When I read the synopsis of Anthony Schatteman’s Kiss Me Softly (Belgium) I wasn’t really impressed at first. Another coming out story, prepped with the usual elements and stereotypes. Jaspers gets bullied by his classmates, they call him a faggot. He is different, more quiet, a painter. He comes out, a struggle, nobody is happy, the end. However, this film is far more developed in a very bold and funny way. Jasper’s father is a cheesy pop singer, who performs in nursing homes, and only thinks of his own career. When he finds out about his son’s priorities, he’s less than impressed. With the support of his (boy)friend Mathias, Jasper crashes his dad’s album launch, and kisses Mathias in front of everyone. In the end, I guess people are always coming out, so coming out films will be around for a while. This film however makes the only statement a coming out film should have these days, it’s not that big of a deal anymore. Cute storytelling.

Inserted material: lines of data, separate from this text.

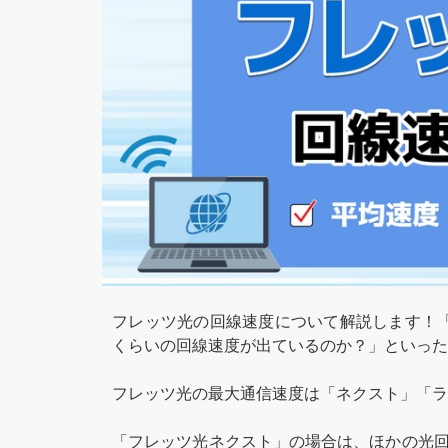
フレッツ光の回線速度について解説します！
くらいの回線速度が出ているのか？」といった
フレッツ光の最大通信速度は「ネクスト」「ラ
「フレッツ光ネクスト」の場合は、ほかの光回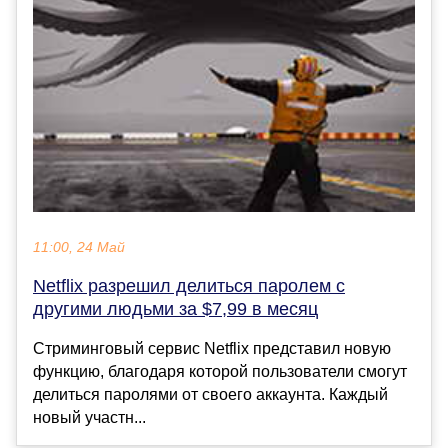
11:00, 24 Май
Netflix разрешил делиться паролем с
другими людьми за $7,99 в месяц
Стриминговый сервис Netflix представил новую
функцию, благодаря которой пользователи смогут
делиться паролями от своего аккаунта. Каждый
новый участн...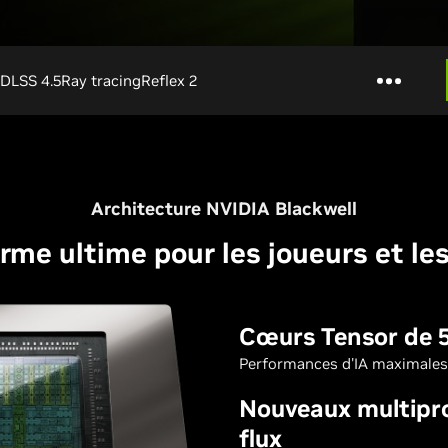
DLSS 4.5
Ray tracing
Reflex 2
Architecture NVIDIA Blackwell
rme ultime pour les joueurs et le
Cœurs Tensor de 
Performances d'IA maximales
Nouveaux multipr
flux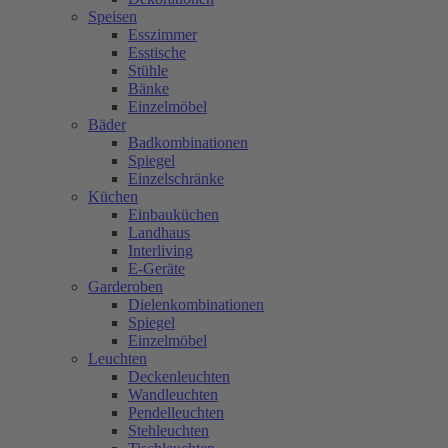
Speisen
Esszimmer
Esstische
Stühle
Bänke
Einzelmöbel
Bäder
Badkombinationen
Spiegel
Einzelschränke
Küchen
Einbauküchen
Landhaus
Interliving
E-Geräte
Garderoben
Dielenkombinationen
Spiegel
Einzelmöbel
Leuchten
Deckenleuchten
Wandleuchten
Pendelleuchten
Stehleuchten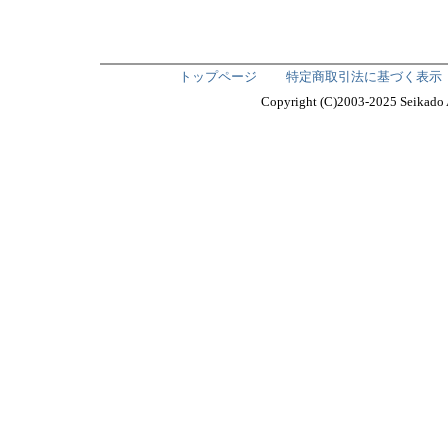
トップページ
特定商取引法に基づく表示
Copyright (C)2003-2025 Seika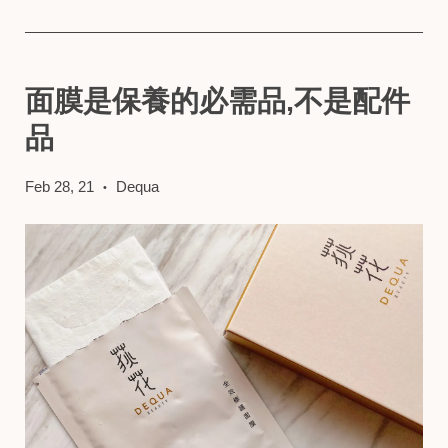
面膜是保養的必需品,不是配件
品
Feb 28, 21
Dequa
•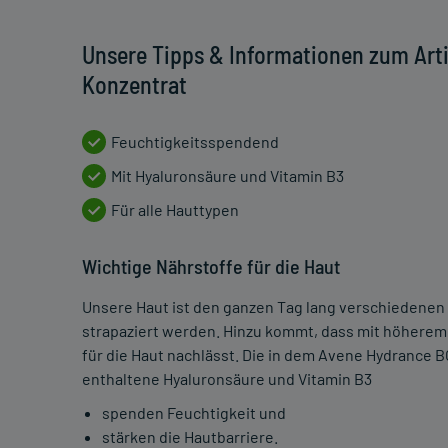
Unsere Tipps & Informationen zum Art
Konzentrat
Feuchtigkeitsspendend
Mit Hyaluronsäure und Vitamin B3
Für alle Hauttypen
Wichtige Nährstoffe für die Haut
Unsere Haut ist den ganzen Tag lang verschiedene
strapaziert werden. Hinzu kommt, dass mit höherem 
für die Haut nachlässt. Die in dem Avene Hydranc
enthaltene Hyaluronsäure und Vitamin B3
spenden Feuchtigkeit und
stärken die Hautbarriere.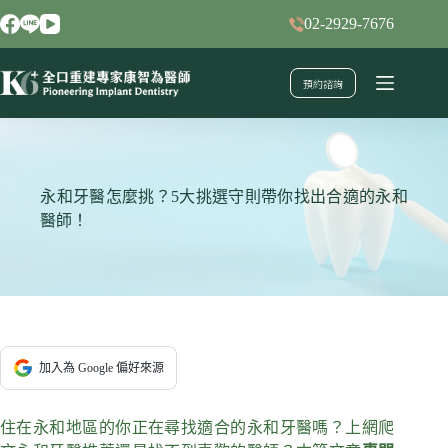
跳
02-2929-7676
至
主
預約諮詢
要
內
容
永和牙醫怎麼挑？5大挑選守則帶你找出合適的永和
醫師！
加入為 Google 偏好來源
住在永和地區的你正在尋找適合的永和牙醫嗎？上網爬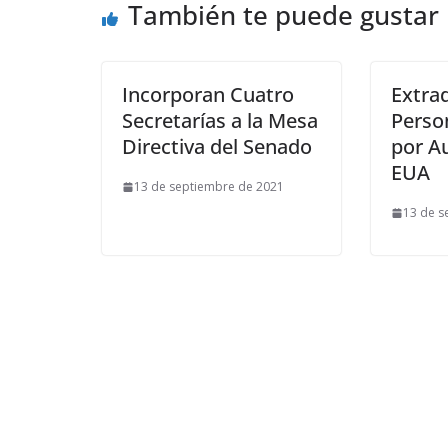
También te puede gustar
Incorporan Cuatro
Extrad
Secretarías a la Mesa
Perso
Directiva del Senado
por A
EUA
13 de septiembre de 2021
13 de s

Happy by Canadian artist Daniel McIntyre is the odd one out from this selection of shorts. It is a very artistically crafted collage of audio and visual excerpts, that roughly follow the different interpretations of happiness, but it doesn’t have any narrative or characters as such. A beautiful collection of words, images, music and memories that portray the deep and personal meaning of happiness for everyone individually. Is it a kiss, friendship, religion or family that makes us happy? Many images appear and disappear and are reminding us of the instability of their existence. Yet timeless and simple McIntyre is able to capture all of its beauty. Sometimes it is hard to follow all audios and visuals as many overlap continuously, but absorbing the film’s entity seemed like a much smarter decision. More installation than film.
The last film of this screening is Little Man (Israel, UK) by Eldar Rapaport, that was produced by the Iris Prize, the world’s largest LGBT film festival in Cardiff. The film is based on Etgar Keret’s short story ‘Your Man, Little Man’ and follows 30-something gay man Elliot, who seems to be unable to build a real relationship. “One man goes, another one cums, so to speak” is what his newly separated brother Ryan tells him. But then one night after yet another unsuccessful hookup, Elliot gets distracted by noises of his neighbour upstairs, and his discovery comes close to a nightmare. A wall full of photographs of Elliot’s ex’s and a little man, insisting on doing him a favor by reminding him how incapable he is of keeping the right man. Infuriated by this, Elliot kills the little man. This very surreal thriller becomes very uncomfortable with its fast pace, but is nonetheless exciting, with believable characters and the melancholic yet embracing soundtrack of Franz Schubert’s ‘Fantasy in F Minor,’ amongst other pieces. Odd but compelling.